Welcome to the Bester lab!

Long-Non Coding RNAs – Hidden in Plain Sight

In the last 60 years, molecular biologists have focused on studying the 2% of the human genome that contains coding genes. However, the remaining 98% of the genome may hold secrets that have a significant bearing on many critical biological questions and life-threatening genetic disorders. In recent years, thousands of new genes were discovered, hidden in plain sight within the understudied 98% of the genome scientists used to refer to as “junk DNA”. Therefore, the attitude towards “junk DNA” is changing and it is now widely referred to as “non-protein coding genes’ or “non-coding RNA”.

In our lab, we are especially interested in a new group of non-protein coding genes, called long non-coding RNAs (lncRNAs), which share many features with protein-coding genes. The mammalian genome encodes for thousands of lncRNAs, but the reason for their existence is still a big mystery. Why do we have these genes? Do these transcripts play an essential role in cell function? What is the role of lncRNAs in disease, and how can we exploit it to benefit of human health?

CRISPR-dCas9 opens unprecedented opportunities to study the non-coding genome.

The recent development of CRISPR-Cas9 (clustered, regularly interspaced, short palindromic repeats (CRISPR) and the CRISPR-associated protein 9 (Cas9)) technology has opened new and exciting possibilities for genetic studies.
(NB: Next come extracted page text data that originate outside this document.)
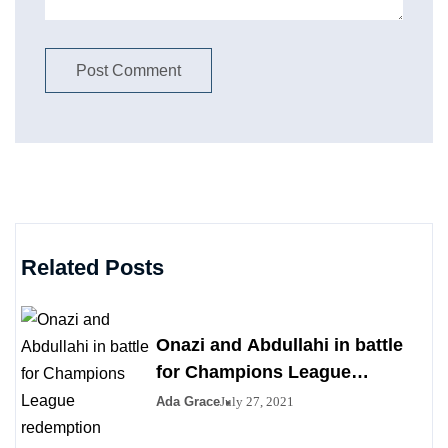
Related Posts
Onazi and Abdullahi in battle
for Champions League
redemption
Ada Grace
July 27, 2021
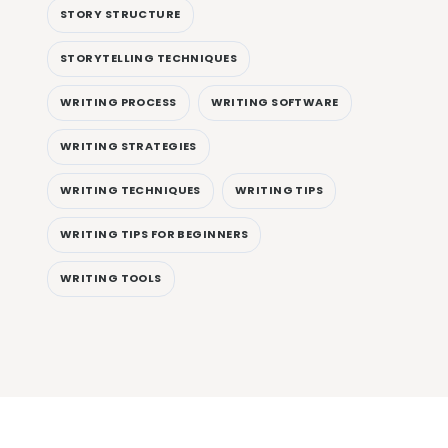
STORY STRUCTURE
STORYTELLING TECHNIQUES
WRITING PROCESS
WRITING SOFTWARE
WRITING STRATEGIES
WRITING TECHNIQUES
WRITING TIPS
WRITING TIPS FOR BEGINNERS
WRITING TOOLS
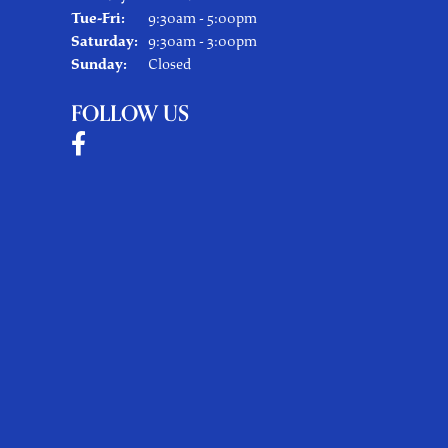
Tuesday - Friday:
Tue-Fri:
9:30am - 5:00pm
Saturday:
9:30am - 3:00pm
Sunday:
Closed
FOLLOW US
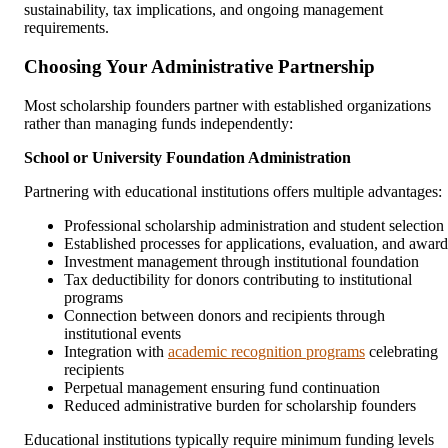
sustainability, tax implications, and ongoing management
requirements.
Choosing Your Administrative Partnership
Most scholarship founders partner with established organizations
rather than managing funds independently:
School or University Foundation Administration
Partnering with educational institutions offers multiple advantages:
Professional scholarship administration and student selection
Established processes for applications, evaluation, and award
Investment management through institutional foundation
Tax deductibility for donors contributing to institutional
programs
Connection between donors and recipients through
institutional events
Integration with
academic recognition programs
celebrating
recipients
Perpetual management ensuring fund continuation
Reduced administrative burden for scholarship founders
Educational institutions typically require minimum funding levels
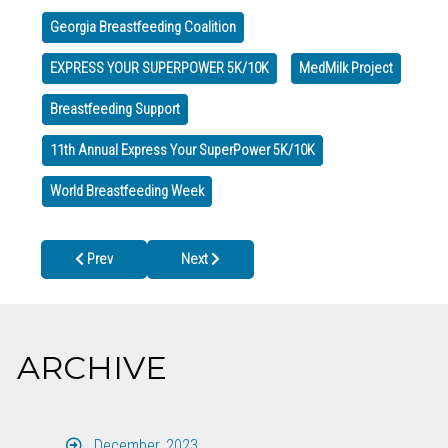
Georgia Breastfeeding Coalition
EXPRESS YOUR SUPERPOWER 5K/10K
MedMilk Project
Breastfeeding Support
11th Annual Express Your SuperPower 5K/10K
World Breastfeeding Week
Previous article: Whitfield County Health Department CLOSED Wed
Next article: Closed for Veterans Day, Tuesday,
Prev
Next
ARCHIVE
December, 2023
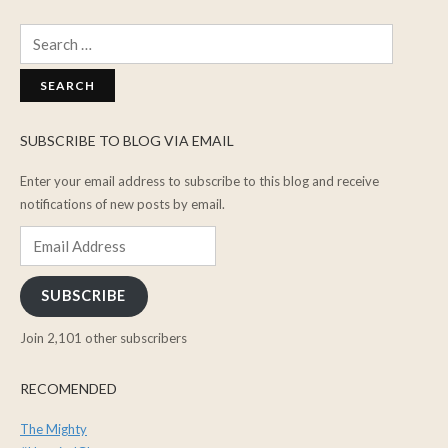
Search
for:
SUBSCRIBE TO BLOG VIA EMAIL
Enter your email address to subscribe to this blog and receive
notifications of new posts by email.
Email
Address
SUBSCRIBE
Join 2,101 other subscribers
RECOMENDED
The Mighty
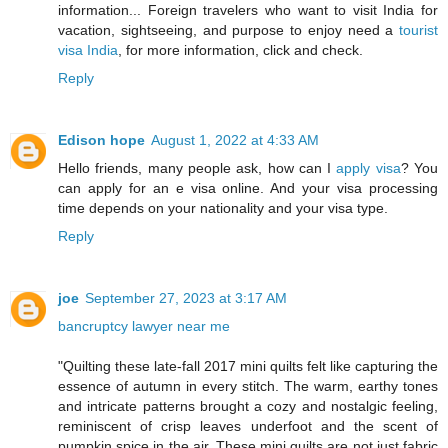
information... Foreign travelers who want to visit India for
vacation, sightseeing, and purpose to enjoy need a
tourist
visa India
, for more information, click and check.
Reply
Edison hope
August 1, 2022 at 4:33 AM
Hello friends, many people ask, how can I
apply visa
? You
can apply for an e visa online. And your visa processing
time depends on your nationality and your visa type.
Reply
joe
September 27, 2023 at 3:17 AM
bancruptcy lawyer near me
"Quilting these late-fall 2017 mini quilts felt like capturing the
essence of autumn in every stitch. The warm, earthy tones
and intricate patterns brought a cozy and nostalgic feeling,
reminiscent of crisp leaves underfoot and the scent of
pumpkin spice in the air. These mini quilts are not just fabric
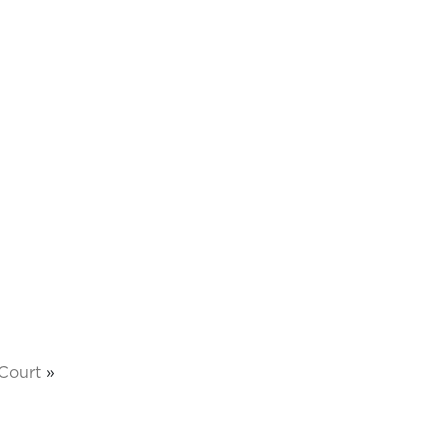
Court
»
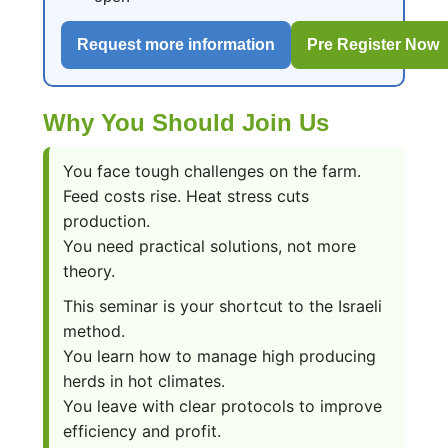
Request more information
Pre Register Now
Why You Should Join Us
You face tough challenges on the farm.
Feed costs rise. Heat stress cuts
production.
You need practical solutions, not more
theory.
This seminar is your shortcut to the Israeli
method.
You learn how to manage high producing
herds in hot climates.
You leave with clear protocols to improve
efficiency and profit.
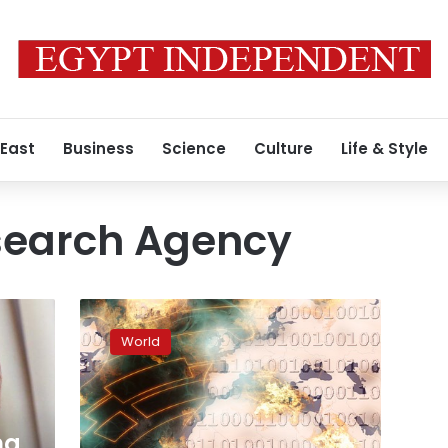
 East
Business
Science
Culture
Life & Style
esearch Agency
Russia
used
World
social
media
for
meddling
in
ng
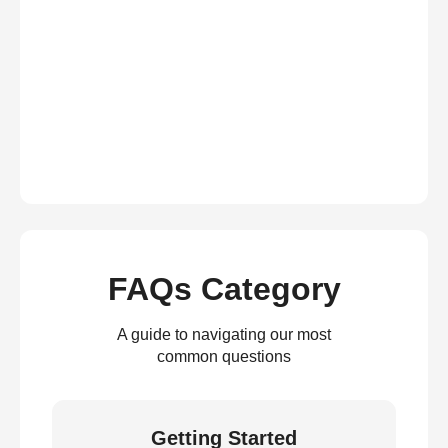
FAQs Category
A guide to navigating our most
common questions
Getting Started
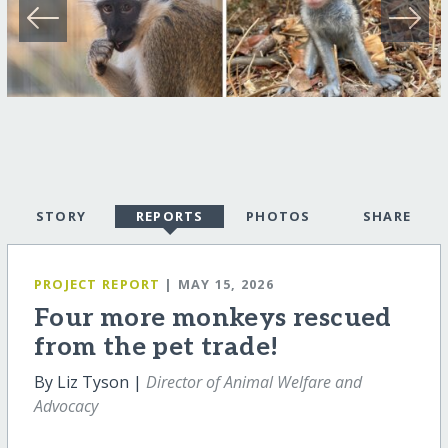
STORY
REPORTS
PHOTOS
SHARE
PROJECT REPORT
| MAY 15, 2026
Four more monkeys rescued
from the pet trade!
By Liz Tyson |
Director of Animal Welfare and
Advocacy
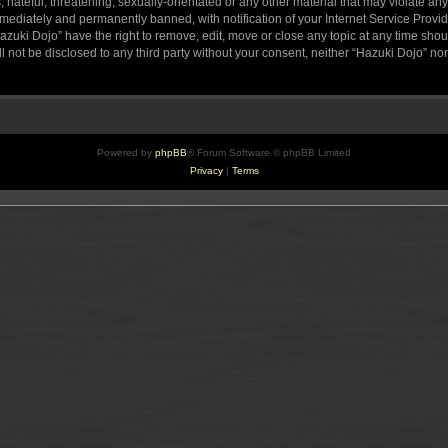
hateful, threatening, sexually-orientated or any other material that may violate any
ediately and permanently banned, with notification of your Internet Service Provide
azuki Dojo” have the right to remove, edit, move or close any topic at any time sho
ll not be disclosed to any third party without your consent, neither “Hazuki Dojo” n
Powered by
phpBB
® Forum Software © phpBB Limited
Privacy
|
Terms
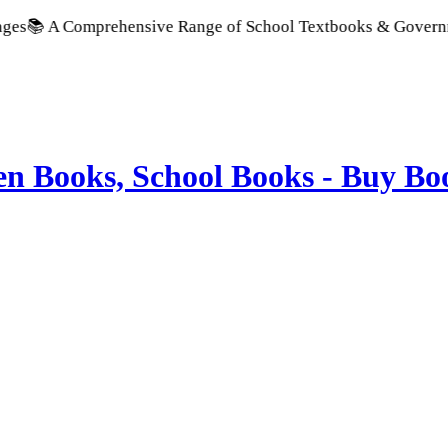
Comprehensive Range of School Textbooks & Government Publica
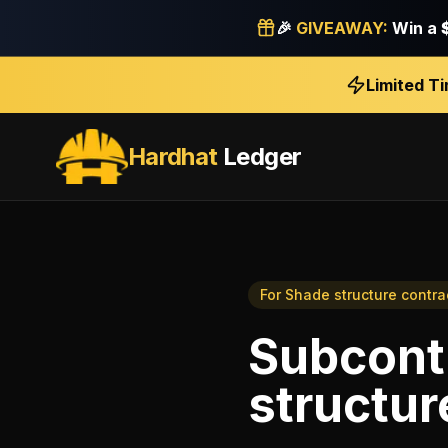
🎉
GIVEAWAY:
Win a
Limited T
Hardhat
Ledger
For
Shade structure contra
Subcont
structur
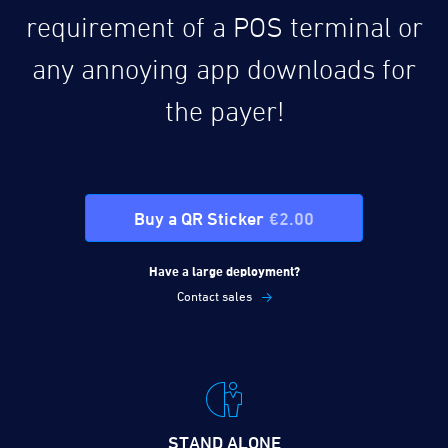
requirement of a POS terminal or
any annoying app downloads for
the payer!
Buy a QR Sticker
€2.00
Have a large deployment?
Contact sales
STAND ALONE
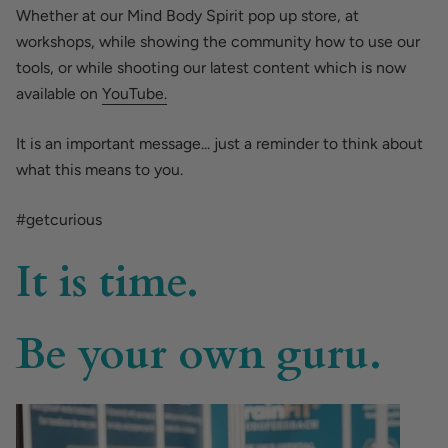
Whether at our Mind Body Spirit pop up store, at
workshops, while showing the community how to use our
tools, or while shooting our latest content which is now
available on
YouTube.
It is an important message... just a reminder to think about
what this means to you.
#getcurious
It is time.
Be your own guru.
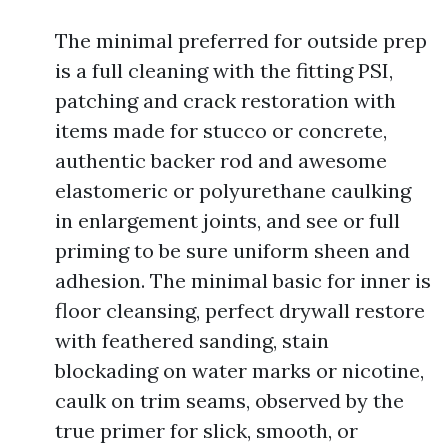
The minimal preferred for outside prep
is a full cleaning with the fitting PSI,
patching and crack restoration with
items made for stucco or concrete,
authentic backer rod and awesome
elastomeric or polyurethane caulking
in enlargement joints, and see or full
priming to be sure uniform sheen and
adhesion. The minimal basic for inner is
floor cleansing, perfect drywall restore
with feathered sanding, stain
blockading on water marks or nicotine,
caulk on trim seams, observed by the
true primer for slick, smooth, or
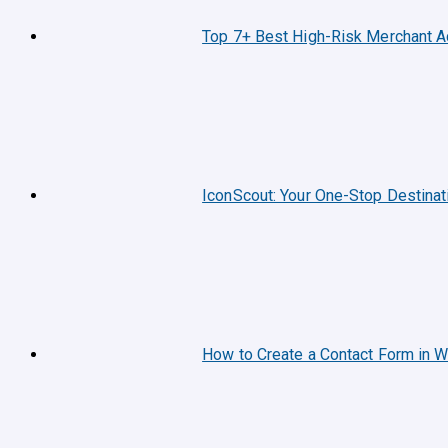
Top 7+ Best High-Risk Merchant 
IconScout: Your One-Stop Destinat
How to Create a Contact Form in 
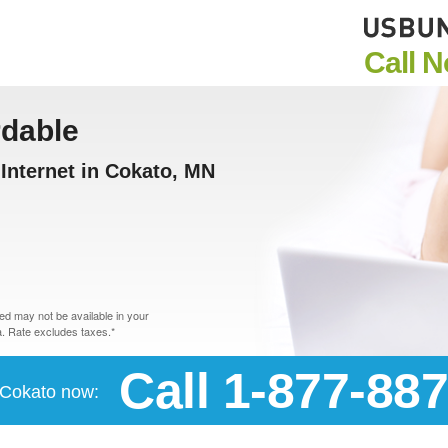
Call 
rdable
Internet in Cokato, MN
d may not be available in your
. Rate excludes taxes.*
Call 1-877-88
n Cokato now:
Using CRISPR technology, the DNA sequence can be easily manipulated, for both in vitro and in vivo studies. Endonuclease-deficient Cas9 (dCas9), which has been recently developed, preserves the targeting function of CRISPR without DNA sequence modulation. A particularly useful application for this technology is to add a transcription repression domain or transcriptional activators to dCas9, thus enabling the regulation of “the volume” of gene expression from their endogenous site without interfering with the DNA sequence. This manipulation is termed CRISPR interference (CRISPRi) and CRISPR activation (CRISPRa) and it allows us, for the first time, to perform intensive functional studies of non-coding elements such as lncRNAs, enhancers and the epigenome, in their native genomic contexts.

In our lab, we use high throughput gene-editing tools in an effort to uncover the functional role of non-coding genes during cell differentiation in health and disease.